Metabolomic engineering and synthetic biology in biotechnology
Bacteria that have been metabolically modified using synthetic biology are already used to produce many chemicals. Phototrophic micro-organisms, cyanobacteria, microalgae and anoxygenic phototrophic bacteria, which use the freely available energy of sunlight and inorganic carbon for growth and thus contribute to the reduction of the atmospheric CO2 concentration, represent a very attractive basis for biotechnological applications. However, their wider use is still limited by the low production efficiency resulting from the lack of suitable synthetic biology tools.
In our project, we are developing a working prototype of a photosynthetic biofactory, Syn2Cell. It is a cyanobacteria-based system characterized by high productivity achieved by reprogramming metabolic pathways using synthetic biology and adaptive laboratory evolution. By further stabilizing the photosynthetic processes and genetic makeup, we will achieve higher robustness of the system, which is essential for practical biotechnological applications.
The project also includes the development of a technological procedure for culturing the cell system in pilot volumes of tens of litres.
We are further focused on the development of synthetic algal biology, including the identification of enzymes important for the targeted expression of high-value metabolites with application potential.
The main objective of this workpackage is to construct a conceptually novel production system called Syn2Cell, based on the model cyanobacterium Synechocystis. Using synthetic biology and adaptive laboratory evolution, the original microbial cell will be reprogrammed so that the growth phase is separated from the production phase and the system is sufficiently robust. The production phase will be initiated by blocking growth and triggering a built-in metabolic program that allows the cell to survive in nitrogen-free conditions. However, this program will be genetically modified so that it can be activated in the presence of nitrogen. The activation of this program will lead to the degradation of light-harvesting antennae (phycobilisomes) and the accumulation of storage substances. The carbon and nitrogen released by the degradation of the phycobilisomes will ensure very high production. Since all the necessary nutrients will be abundantly available, activation of this programme will not inhibit photosynthesis.

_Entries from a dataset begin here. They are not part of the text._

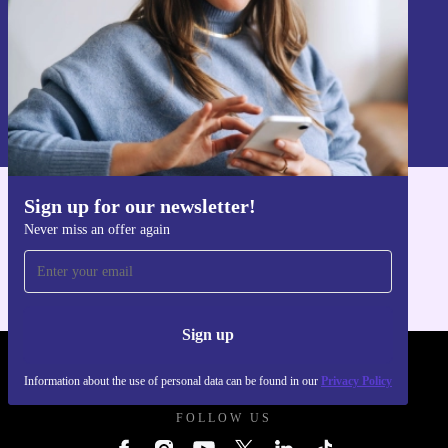
Sign up
Information about the use of personal data can be found in our
Privacy policy
.
Sign up for our newsletter!
Get the refurbed app
Never miss an offer again
For iOS and Android
Sign up
REFURBED - RETHINK NEW.
Information about the use of personal data can be found in our
Privacy Policy
FOLLOW US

At the same time, our aim is to deepen the understanding of the regulation of algal metabolism, which is much more complex than in cyanobacteria (epigenetics, existence of organelles, etc.). We aim to establish a theoretical basis for the construction of a Syn2Cell-like system in eukaryotes.
The lack of suitable synthetic biology tools currently limits the wider use of microscopic phototrophs for biotechnological purposes. WP 2 aims to develop an expression system for cyanobacteria based on an inducible plasmid with a high copy number.
WP 2 builds on WP 1 to construct synthetic chlorophyll-binding proteins to replace the light-harvesting function of phycobilisomes in the Syn2Cell production system. This system will be tested for large-scale production of cyanobacterial secondary metabolites for pharmacology. Specifically, these will be substances with inhibitory effects on intercellular bacterial communication and potential anti-cancer pharmaceuticals. In addition to these priority substances, the metabolic pathways of carotenoids, flavonoids and other substances with biotechnological potential will be characterized in phototrophic microorganisms.